* **Data records**:
§ §

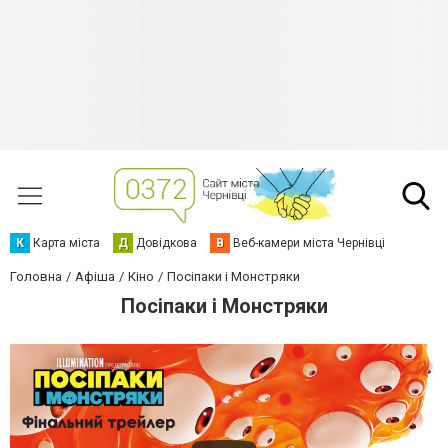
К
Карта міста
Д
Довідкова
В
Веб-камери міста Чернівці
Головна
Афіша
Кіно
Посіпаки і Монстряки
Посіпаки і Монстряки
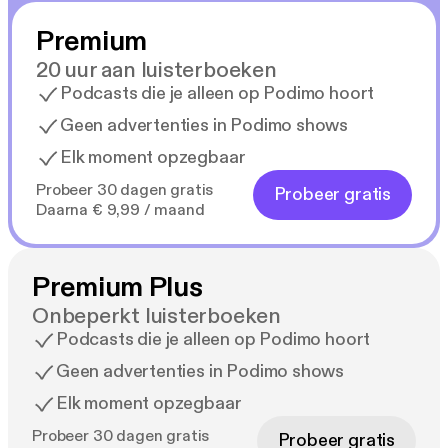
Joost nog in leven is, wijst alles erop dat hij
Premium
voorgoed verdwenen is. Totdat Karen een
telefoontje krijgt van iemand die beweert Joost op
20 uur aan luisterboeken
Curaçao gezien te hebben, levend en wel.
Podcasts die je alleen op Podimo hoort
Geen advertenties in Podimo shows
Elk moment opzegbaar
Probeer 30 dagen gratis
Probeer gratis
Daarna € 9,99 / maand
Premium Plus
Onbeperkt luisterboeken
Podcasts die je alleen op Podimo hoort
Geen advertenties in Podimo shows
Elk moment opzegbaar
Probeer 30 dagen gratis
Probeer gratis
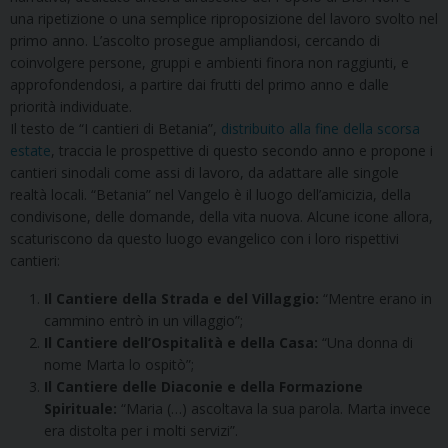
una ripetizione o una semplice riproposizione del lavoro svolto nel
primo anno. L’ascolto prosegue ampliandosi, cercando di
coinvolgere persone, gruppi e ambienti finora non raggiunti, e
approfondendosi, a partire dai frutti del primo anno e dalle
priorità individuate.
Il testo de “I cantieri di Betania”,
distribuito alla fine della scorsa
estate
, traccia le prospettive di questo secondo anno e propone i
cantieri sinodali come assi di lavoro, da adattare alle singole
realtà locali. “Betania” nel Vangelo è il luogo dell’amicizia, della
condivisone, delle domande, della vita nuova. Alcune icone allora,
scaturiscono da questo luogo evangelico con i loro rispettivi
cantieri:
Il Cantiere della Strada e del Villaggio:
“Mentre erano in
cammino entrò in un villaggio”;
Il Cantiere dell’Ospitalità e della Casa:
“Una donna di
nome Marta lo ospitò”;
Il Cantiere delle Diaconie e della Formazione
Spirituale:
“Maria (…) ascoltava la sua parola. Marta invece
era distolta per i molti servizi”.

§ §

* **Directions**:
Copy exactly, without pictures, the lines above from the one with "voorgoed verdwenen is. Totdat Karen een" down to the one with "cantieri sinodali come", inclusive.

* **The completed task**:
voorgoed verdwenen is. Totdat Karen een
telefoontje krijgt van iemand die beweert Joost op
20 uur aan luisterboeken
Curaçao gezien te hebben, levend en wel.
Podcasts die je alleen op Podimo hoort
Geen advertenties in Podimo shows
Elk moment opzegbaar
Probeer 30 dagen gratis
Probeer gratis
Daarna € 9,99 / maand
Premium Plus
Onbeperkt luisterboeken
Podcasts die je alleen op Podimo hoort
Geen advertenties in Podimo shows
Elk moment opzegbaar
Probeer 30 dagen gratis
Probeer gratis
una ripetizione o una semplice riproposizione del lavoro svolto nel
primo anno. L’ascolto prosegue ampliandosi, cercando di
coinvolgere persone, gruppi e ambienti finora non raggiunti, e
approfondendosi, a partire dai frutti del primo anno e dalle
priorità individuate.
Il testo de “I cantieri di Betania”,
distribuito alla fine della scorsa
estate
, traccia le prospettive di questo secondo anno e propone i
cantieri sinodali come assi di lavoro, da adattare alle singole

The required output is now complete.